= Instructions to follow =
Each line in the material below, starting at the one with "ꂽ�u�s�e�؂Ȏs���" and ending at the one with "espera, este miércoles", is to be reproduced exactly; no picture is to be copied.

= Available records =
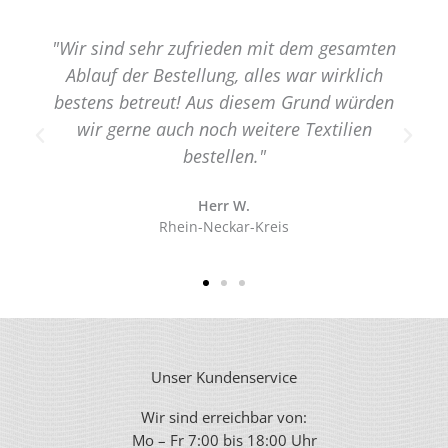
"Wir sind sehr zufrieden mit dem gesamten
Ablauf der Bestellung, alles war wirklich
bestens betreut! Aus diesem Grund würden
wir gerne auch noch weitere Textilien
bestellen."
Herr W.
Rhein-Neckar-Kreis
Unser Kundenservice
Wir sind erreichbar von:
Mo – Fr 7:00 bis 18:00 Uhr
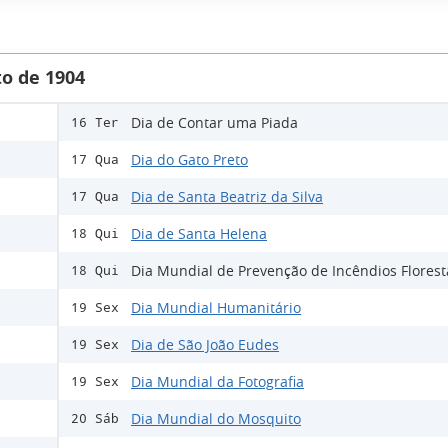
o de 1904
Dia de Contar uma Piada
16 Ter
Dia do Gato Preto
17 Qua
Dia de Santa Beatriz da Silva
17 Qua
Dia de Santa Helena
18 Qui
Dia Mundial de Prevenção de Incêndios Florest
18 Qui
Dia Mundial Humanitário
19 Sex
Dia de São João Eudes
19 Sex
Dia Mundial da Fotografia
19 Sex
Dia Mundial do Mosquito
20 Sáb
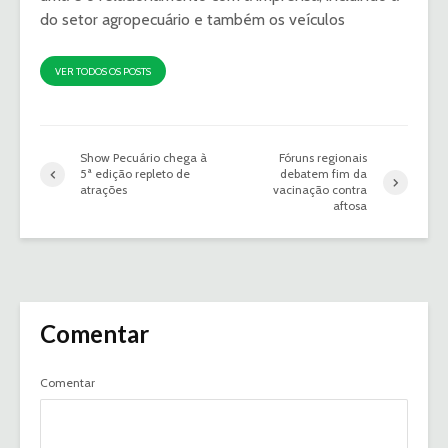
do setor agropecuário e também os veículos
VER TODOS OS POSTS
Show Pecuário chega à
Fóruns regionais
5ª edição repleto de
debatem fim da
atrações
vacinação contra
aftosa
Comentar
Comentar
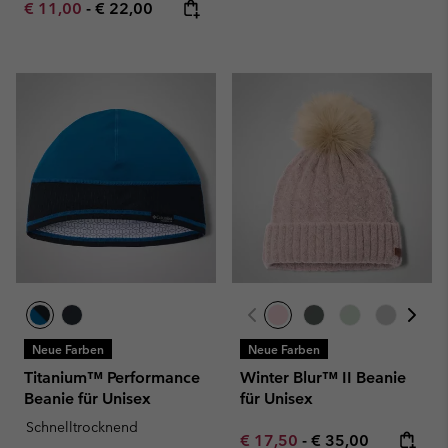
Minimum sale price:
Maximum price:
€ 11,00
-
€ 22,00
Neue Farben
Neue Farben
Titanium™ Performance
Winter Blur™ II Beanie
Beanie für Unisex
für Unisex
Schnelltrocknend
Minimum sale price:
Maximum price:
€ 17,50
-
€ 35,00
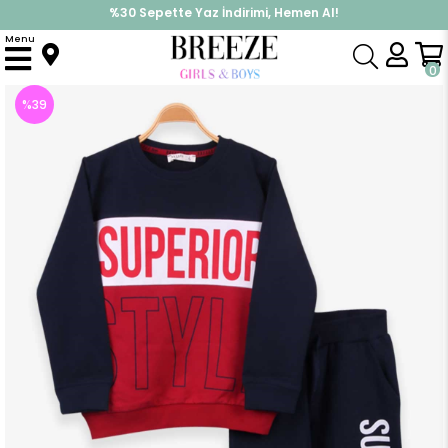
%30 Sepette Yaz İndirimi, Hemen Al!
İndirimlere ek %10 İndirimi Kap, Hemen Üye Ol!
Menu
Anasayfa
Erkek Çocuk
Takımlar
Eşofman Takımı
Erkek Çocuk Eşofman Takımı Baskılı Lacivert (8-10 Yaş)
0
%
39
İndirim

==

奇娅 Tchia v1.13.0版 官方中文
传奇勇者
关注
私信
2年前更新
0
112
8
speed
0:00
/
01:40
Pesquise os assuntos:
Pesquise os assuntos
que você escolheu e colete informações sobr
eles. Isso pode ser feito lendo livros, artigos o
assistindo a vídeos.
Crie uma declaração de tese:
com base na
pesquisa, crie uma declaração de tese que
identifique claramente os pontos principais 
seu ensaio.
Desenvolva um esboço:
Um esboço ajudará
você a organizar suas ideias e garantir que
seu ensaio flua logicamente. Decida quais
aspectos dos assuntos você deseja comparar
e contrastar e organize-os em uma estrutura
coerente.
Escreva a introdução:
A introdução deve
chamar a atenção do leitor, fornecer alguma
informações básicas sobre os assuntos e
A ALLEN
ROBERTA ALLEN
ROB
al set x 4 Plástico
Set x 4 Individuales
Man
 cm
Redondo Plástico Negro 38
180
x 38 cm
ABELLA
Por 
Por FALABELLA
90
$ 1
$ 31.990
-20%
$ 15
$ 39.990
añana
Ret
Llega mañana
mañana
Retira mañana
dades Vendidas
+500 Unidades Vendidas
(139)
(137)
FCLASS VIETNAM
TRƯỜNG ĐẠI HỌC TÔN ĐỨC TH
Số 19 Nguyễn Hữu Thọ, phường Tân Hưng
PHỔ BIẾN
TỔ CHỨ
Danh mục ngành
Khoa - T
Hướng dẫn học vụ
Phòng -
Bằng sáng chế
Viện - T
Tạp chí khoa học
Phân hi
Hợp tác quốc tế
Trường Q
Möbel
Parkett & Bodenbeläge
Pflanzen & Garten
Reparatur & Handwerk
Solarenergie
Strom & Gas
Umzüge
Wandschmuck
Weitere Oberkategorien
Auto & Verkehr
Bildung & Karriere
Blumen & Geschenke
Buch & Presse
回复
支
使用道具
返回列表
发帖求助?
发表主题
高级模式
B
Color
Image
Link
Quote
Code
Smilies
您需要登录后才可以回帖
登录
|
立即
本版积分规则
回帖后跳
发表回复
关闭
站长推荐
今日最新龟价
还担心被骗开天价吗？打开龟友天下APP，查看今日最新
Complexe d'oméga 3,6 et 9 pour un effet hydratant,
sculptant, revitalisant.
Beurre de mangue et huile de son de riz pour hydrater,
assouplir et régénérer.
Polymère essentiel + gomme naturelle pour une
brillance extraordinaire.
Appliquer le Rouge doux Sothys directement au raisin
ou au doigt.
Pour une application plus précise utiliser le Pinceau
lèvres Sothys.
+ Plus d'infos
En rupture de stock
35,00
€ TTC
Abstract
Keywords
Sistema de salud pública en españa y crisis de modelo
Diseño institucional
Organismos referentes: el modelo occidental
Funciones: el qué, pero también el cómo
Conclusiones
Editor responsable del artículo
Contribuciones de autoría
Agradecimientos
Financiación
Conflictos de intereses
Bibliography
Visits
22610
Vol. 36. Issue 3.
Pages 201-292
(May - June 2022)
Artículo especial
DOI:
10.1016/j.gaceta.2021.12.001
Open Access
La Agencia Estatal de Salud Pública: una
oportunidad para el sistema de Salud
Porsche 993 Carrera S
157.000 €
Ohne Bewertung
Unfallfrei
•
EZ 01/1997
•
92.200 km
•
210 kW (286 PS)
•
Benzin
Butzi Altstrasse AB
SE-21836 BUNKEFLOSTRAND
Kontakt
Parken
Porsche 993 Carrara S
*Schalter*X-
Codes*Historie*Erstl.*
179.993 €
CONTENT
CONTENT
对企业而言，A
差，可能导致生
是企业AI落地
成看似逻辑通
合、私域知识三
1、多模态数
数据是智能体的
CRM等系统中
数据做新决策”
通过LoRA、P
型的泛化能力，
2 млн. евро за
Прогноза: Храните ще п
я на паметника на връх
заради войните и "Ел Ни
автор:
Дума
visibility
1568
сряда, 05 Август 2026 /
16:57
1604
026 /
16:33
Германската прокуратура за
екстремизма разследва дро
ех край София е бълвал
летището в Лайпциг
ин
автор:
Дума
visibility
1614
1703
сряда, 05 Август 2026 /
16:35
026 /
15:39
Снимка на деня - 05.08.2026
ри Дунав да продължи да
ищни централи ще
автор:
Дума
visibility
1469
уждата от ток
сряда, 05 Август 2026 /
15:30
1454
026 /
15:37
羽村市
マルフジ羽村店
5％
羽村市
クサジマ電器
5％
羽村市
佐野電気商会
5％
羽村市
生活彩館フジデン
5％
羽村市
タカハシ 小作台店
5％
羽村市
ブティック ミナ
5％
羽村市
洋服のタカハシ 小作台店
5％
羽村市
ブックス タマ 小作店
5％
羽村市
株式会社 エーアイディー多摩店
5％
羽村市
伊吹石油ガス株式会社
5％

==

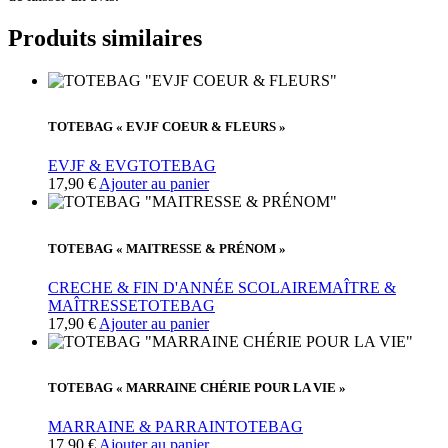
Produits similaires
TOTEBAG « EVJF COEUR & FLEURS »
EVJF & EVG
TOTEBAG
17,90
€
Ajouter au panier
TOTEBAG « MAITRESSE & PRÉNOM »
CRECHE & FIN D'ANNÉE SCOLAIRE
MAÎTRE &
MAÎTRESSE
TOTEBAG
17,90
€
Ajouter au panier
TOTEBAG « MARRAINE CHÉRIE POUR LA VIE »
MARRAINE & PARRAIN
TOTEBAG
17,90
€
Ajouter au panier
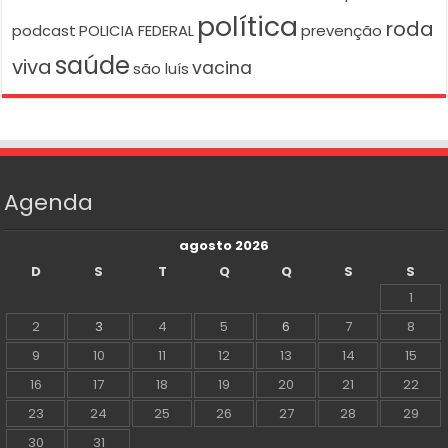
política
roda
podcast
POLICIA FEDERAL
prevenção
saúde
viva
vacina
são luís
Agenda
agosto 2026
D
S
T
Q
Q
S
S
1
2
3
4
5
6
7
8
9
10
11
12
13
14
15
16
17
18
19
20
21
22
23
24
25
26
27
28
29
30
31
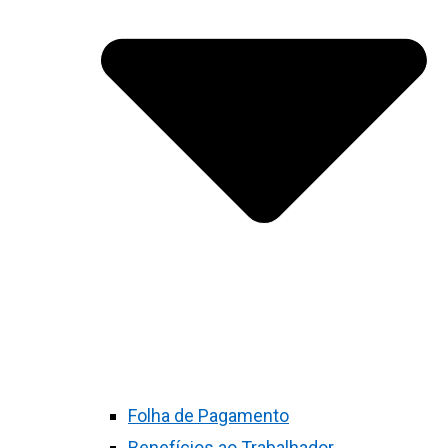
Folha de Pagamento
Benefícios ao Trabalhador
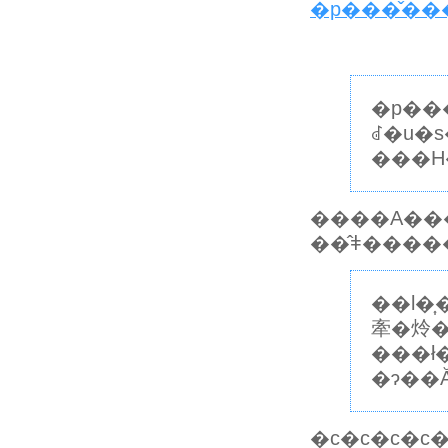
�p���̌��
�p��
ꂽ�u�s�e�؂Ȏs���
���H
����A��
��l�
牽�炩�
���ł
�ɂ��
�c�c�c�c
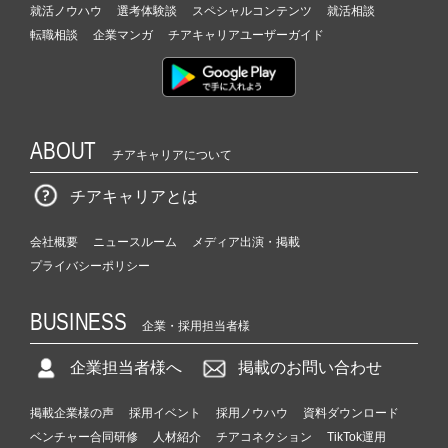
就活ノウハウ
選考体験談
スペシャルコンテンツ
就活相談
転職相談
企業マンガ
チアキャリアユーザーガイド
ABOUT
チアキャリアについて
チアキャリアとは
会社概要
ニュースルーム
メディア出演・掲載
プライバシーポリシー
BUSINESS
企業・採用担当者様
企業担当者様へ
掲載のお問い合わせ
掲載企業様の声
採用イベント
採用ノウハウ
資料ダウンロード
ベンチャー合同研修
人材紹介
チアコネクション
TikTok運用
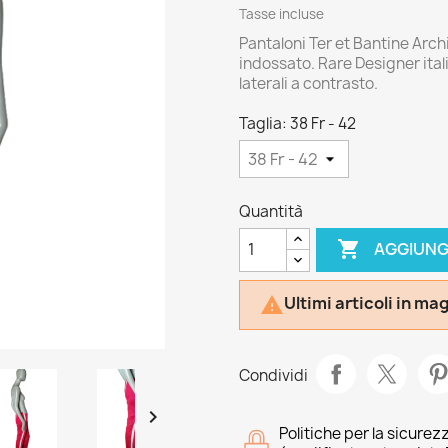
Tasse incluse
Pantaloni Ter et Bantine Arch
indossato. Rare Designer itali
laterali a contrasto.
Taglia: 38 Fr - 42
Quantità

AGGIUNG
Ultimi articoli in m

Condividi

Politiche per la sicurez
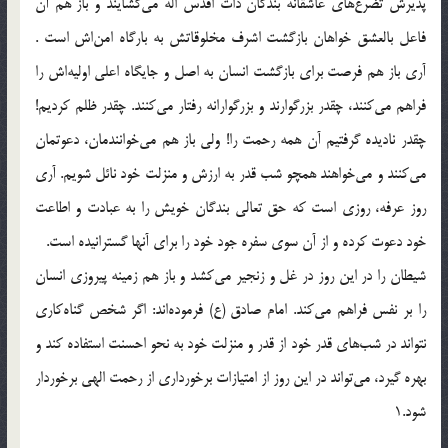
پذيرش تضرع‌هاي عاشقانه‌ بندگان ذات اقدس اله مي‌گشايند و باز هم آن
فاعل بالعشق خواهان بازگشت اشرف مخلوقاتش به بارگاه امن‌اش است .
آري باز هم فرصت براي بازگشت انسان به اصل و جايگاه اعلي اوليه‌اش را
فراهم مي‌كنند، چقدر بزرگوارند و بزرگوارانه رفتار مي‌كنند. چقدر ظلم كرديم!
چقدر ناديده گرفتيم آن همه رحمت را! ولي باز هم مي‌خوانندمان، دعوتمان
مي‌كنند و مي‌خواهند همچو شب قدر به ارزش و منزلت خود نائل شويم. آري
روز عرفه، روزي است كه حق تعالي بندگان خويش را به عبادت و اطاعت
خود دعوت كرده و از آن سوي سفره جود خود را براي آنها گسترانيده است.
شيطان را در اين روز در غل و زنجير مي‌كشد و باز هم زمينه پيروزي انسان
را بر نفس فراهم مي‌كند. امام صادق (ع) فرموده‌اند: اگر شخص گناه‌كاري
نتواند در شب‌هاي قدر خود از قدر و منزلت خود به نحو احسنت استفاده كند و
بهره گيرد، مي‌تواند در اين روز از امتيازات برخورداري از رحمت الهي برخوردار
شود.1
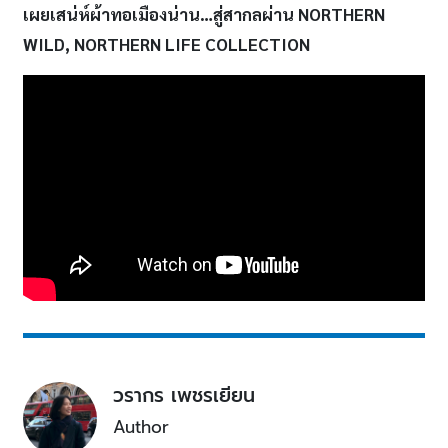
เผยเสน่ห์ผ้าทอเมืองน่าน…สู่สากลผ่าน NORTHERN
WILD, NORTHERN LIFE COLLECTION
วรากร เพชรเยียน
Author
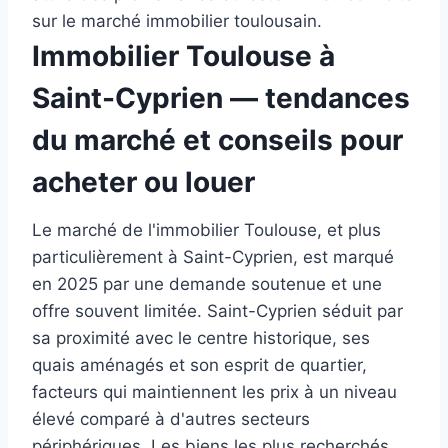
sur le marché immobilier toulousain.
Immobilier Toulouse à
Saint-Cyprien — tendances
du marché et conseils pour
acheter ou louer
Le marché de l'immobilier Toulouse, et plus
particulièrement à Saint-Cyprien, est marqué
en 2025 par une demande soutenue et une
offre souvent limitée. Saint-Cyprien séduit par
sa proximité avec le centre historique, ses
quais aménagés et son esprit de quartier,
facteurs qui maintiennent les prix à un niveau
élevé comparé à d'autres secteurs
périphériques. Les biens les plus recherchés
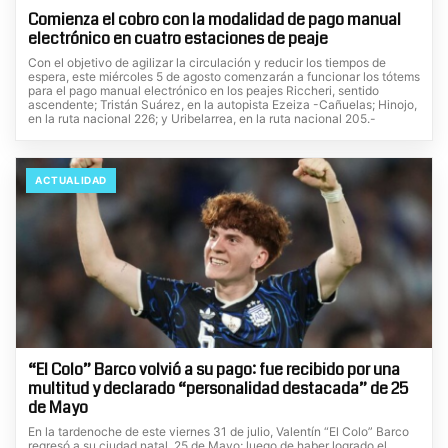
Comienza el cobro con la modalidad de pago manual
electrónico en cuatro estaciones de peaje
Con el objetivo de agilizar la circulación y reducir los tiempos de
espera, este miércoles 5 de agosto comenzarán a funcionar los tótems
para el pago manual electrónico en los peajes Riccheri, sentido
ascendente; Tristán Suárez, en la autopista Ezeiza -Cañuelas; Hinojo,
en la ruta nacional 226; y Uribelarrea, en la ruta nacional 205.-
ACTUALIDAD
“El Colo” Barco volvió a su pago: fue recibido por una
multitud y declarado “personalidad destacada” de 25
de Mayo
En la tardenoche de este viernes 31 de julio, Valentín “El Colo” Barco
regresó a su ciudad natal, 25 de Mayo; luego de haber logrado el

= Reply to the exercise =
ꂽ�u�s�e�؂Ȏs���
���H
����A��
��l�
牽�炩�
���ł
�ɂ��
�c�c�c�c
就活ノウハウ
選考体験談
スペシャルコンテンツ
就活相談
転職相談
企業マンガ
チアキャリアユーザーガイド
ABOUT
チアキャリアについて
チアキャリアとは
会社概要
ニュースルーム
メディア出演・掲載
プライバシーポリシー
BUSINESS
企業・採用担当者様
企業担当者様へ
掲載のお問い合わせ
掲載企業様の声
採用イベント
採用ノウハウ
資料ダウンロード
ベンチャー合同研修
人材紹介
チアコネクション
TikTok運用
Tasse incluse
Pantaloni Ter et Bantine Arch
indossato. Rare Designer itali
laterali a contrasto.
Taglia: 38 Fr - 42
Quantità

AGGIUNG
Ultimi articoli in m

Condividi

Politiche per la sicurez
پذيرش تضرع‌هاي عاشقانه‌ بندگان ذات اقدس اله مي‌گشايند و باز هم آن
فاعل بالعشق خواهان بازگشت اشرف مخلوقاتش به بارگاه امن‌اش است .
آري باز هم فرصت براي بازگشت انسان به اصل و جايگاه اعلي اوليه‌اش را
فراهم مي‌كنند، چقدر بزرگوارند و بزرگوارانه رفتار مي‌كنند. چقدر ظلم كرديم!
چقدر ناديده گرفتيم آن همه رحمت را! ولي باز هم مي‌خوانندمان، دعوتمان
مي‌كنند و مي‌خواهند همچو شب قدر به ارزش و منزلت خود نائل شويم. آري
روز عرفه، روزي است كه حق تعالي بندگان خويش را به عبادت و اطاعت
خود دعوت كرده و از آن سوي سفره جود خود را براي آنها گسترانيده است.
شيطان را در اين روز در غل و زنجير مي‌كشد و باز هم زمينه پيروزي انسان
را بر نفس فراهم مي‌كند. امام صادق (ع) فرموده‌اند: اگر شخص گناه‌كاري
نتواند در شب‌هاي قدر خود از قدر و منزلت خود به نحو احسنت استفاده كند و
بهره گيرد، مي‌تواند در اين روز از امتيازات برخورداري از رحمت الهي برخوردار
شود.1
เผยเสน่ห์ผ้าทอเมืองน่าน…สู่สากลผ่าน NORTHERN
WILD, NORTHERN LIFE COLLECTION
วรากร เพชรเยียน
Author
sur le marché immobilier toulousain.
Immobilier Toulouse à
Saint-Cyprien — tendances
du marché et conseils pour
acheter ou louer
Le marché de l'immobilier Toulouse, et plus
particulièrement à Saint-Cyprien, est marqué
en 2025 par une demande soutenue et une
offre souvent limitée. Saint-Cyprien séduit par
sa proximité avec le centre historique, ses
quais aménagés et son esprit de quartier,
facteurs qui maintiennent les prix à un niveau
élevé comparé à d'autres secteurs
périphériques. Les biens les plus recherchés
Comienza el cobro con la modalidad de pago manual
electrónico en cuatro estaciones de peaje
Con el objetivo de agilizar la circulación y reducir los tiempos de
espera, este miércoles 5 de agosto comenzarán a funcionar los tótems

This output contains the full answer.